The second is the emergence of new urban coalitions, with unions, immigrant rights groups, African American community organizations and environmental groups at their core, and bolstered by the growing support of white millennials.

The forces that underpin the progressive ascendancy in cities — unions, environmental and immigrant groups — play an outsized role in California. In most states, the political conflicts between business and labor are fought out between the two parties. In California, as in most large cities, they’re fought out in Democrat vs. Democrat elections.

In recent years, it is America’s cities that have taken the lead in enacting ordinances to raise the minimum wage, promote clean energy and protect undocumented immigrants from random deportations. With Washington encased in gridlock and most states controlled by Republicans, liberals look increasingly to cities as harbingers of the nation’s multiracial and (they hope) progressive future. And to California — the mega-state that, politically, is effectively a mega-city.

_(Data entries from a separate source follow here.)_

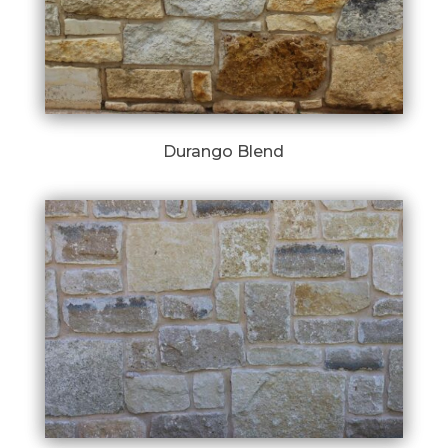
Durango Blend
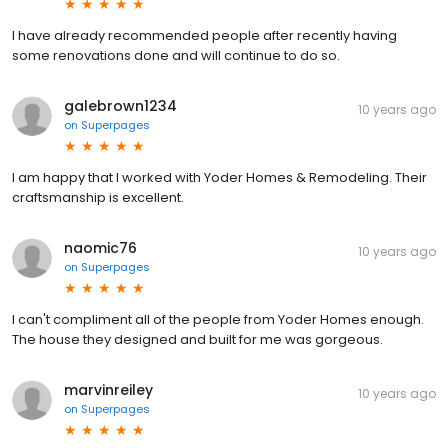
I have already recommended people after recently having
some renovations done and will continue to do so.
galebrown1234
10 years ago
on
Superpages
I am happy that I worked with Yoder Homes & Remodeling. Their
craftsmanship is excellent.
naomic76
10 years ago
on
Superpages
I can't compliment all of the people from Yoder Homes enough.
The house they designed and built for me was gorgeous.
marvinreiley
10 years ago
on
Superpages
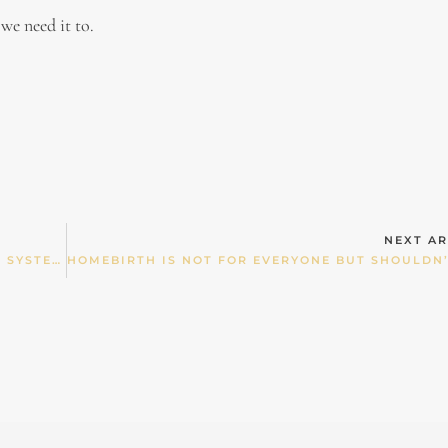
 we need it to.
NEXT AR
US GOVT SAYS “WE DON’T HAVE A HEALTH CARE SYSTEM WE HAVE A SICK CARE SYSTEM””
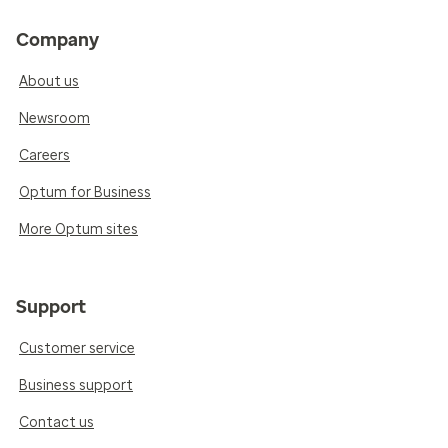
Company
About us
Newsroom
Careers
Optum for Business
More Optum sites
Support
Customer service
Business support
Contact us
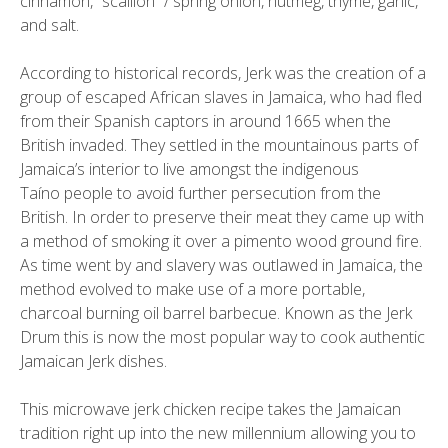
cinnamon, “scallion” / spring onion, nutmeg, thyme, garlic,
and salt.
According to historical records, Jerk was the creation of a
group of escaped African slaves in Jamaica, who had fled
from their Spanish captors in around 1665 when the
British invaded. They settled in the mountainous parts of
Jamaica’s interior to live amongst the indigenous
Taíno people to avoid further persecution from the
British. In order to preserve their meat they came up with
a method of smoking it over a pimento wood ground fire.
As time went by and slavery was outlawed in Jamaica, the
method evolved to make use of a more portable,
charcoal burning oil barrel barbecue. Known as the Jerk
Drum this is now the most popular way to cook authentic
Jamaican Jerk dishes.
This microwave jerk chicken recipe takes the Jamaican
tradition right up into the new millennium allowing you to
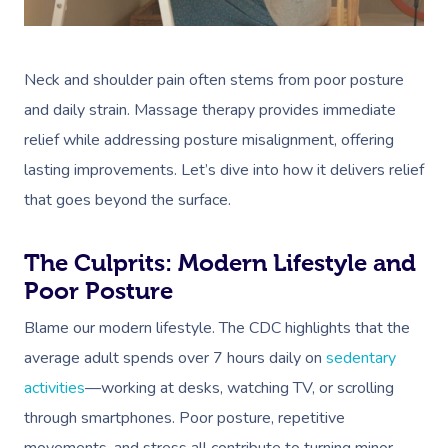
Neck and shoulder pain often stems from poor posture
and daily strain. Massage therapy provides immediate
relief while addressing posture misalignment, offering
lasting improvements. Let’s dive into how it delivers relief
that goes beyond the surface.
The Culprits: Modern Lifestyle and
Poor Posture
Blame our modern lifestyle. The CDC highlights that the
average adult spends over 7 hours daily on
sedentary
activities
—working at desks, watching TV, or scrolling
through smartphones. Poor posture, repetitive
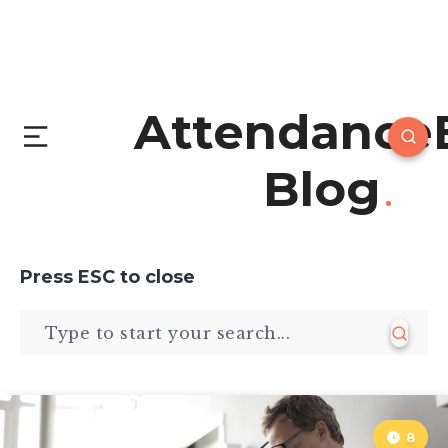
Attendance
Blog
Press
ESC
to close
8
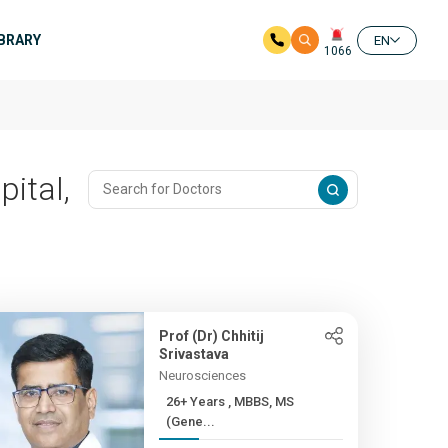
IBRARY
EN
1066
pital,
Prof (Dr) Chhitij
Srivastava
Neurosciences
26+ Years , MBBS, MS
(Gene...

Fascinating, no? (more at the link.)

California and the liberal cities have a big problem on their hands though and it’s going to be interesting to see how they deal with it: police violence and a rise in crime rates. That’s always been a fault line in progressive politics and if Trump and the rests of his pack are any example we’re going to see a return to “law and order” rhetoric. (Hey, he’s already channeling Nixon saying “the silent majority is back!”)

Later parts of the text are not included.